[Dataset entries]

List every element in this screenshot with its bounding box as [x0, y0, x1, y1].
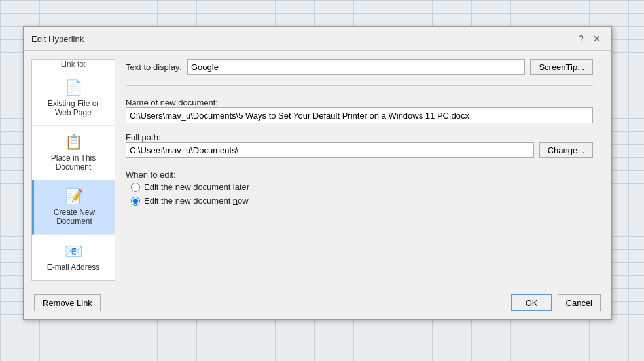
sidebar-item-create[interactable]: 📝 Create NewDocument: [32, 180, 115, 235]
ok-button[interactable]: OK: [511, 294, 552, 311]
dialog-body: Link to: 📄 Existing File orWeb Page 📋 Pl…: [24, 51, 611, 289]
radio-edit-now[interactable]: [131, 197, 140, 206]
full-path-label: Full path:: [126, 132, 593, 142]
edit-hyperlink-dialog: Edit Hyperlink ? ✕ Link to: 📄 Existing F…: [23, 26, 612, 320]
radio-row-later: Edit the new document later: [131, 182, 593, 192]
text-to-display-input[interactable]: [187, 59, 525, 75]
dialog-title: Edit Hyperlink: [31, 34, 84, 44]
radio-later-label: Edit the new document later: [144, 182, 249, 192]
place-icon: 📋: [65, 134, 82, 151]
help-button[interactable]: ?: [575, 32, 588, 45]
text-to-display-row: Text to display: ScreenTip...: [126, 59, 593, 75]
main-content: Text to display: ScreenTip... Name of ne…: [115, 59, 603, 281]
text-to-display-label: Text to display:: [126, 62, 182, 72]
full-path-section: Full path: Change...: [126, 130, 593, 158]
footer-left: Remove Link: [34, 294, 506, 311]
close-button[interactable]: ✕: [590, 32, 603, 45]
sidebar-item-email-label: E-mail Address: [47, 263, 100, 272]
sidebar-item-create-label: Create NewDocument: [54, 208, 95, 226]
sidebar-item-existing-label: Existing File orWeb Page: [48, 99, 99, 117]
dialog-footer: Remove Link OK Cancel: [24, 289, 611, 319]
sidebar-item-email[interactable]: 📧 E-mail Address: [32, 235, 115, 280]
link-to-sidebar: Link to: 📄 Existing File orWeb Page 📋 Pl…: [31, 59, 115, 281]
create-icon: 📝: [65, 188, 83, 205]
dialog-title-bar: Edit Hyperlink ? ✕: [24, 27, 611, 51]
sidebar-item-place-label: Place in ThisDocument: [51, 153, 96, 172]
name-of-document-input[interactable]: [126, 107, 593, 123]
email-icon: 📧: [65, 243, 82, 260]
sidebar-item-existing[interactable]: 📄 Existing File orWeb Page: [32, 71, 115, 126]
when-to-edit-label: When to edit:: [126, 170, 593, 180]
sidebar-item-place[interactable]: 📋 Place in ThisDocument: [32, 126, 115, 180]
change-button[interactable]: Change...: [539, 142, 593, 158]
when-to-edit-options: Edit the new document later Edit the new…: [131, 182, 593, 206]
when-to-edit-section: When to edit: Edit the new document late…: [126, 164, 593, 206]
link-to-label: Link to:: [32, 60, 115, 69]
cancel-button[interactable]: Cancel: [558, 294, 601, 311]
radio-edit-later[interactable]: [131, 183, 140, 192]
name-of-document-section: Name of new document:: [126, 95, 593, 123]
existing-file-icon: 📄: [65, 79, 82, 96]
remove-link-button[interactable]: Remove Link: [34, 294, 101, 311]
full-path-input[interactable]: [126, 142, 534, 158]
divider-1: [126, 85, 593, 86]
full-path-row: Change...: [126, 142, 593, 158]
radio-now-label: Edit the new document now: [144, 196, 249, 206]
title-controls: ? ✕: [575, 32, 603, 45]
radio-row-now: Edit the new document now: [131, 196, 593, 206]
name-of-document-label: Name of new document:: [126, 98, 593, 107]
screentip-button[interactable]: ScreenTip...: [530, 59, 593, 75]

- [Required action] Whenever a line in the records contains the word "full", copy that line.

- [Reply]
full-path-label: Full path:: [126, 132, 593, 142]
full-path-section: Full path: Change...: [126, 130, 593, 158]
full-path-input[interactable]: [126, 142, 534, 158]
full-path-row: Change...: [126, 142, 593, 158]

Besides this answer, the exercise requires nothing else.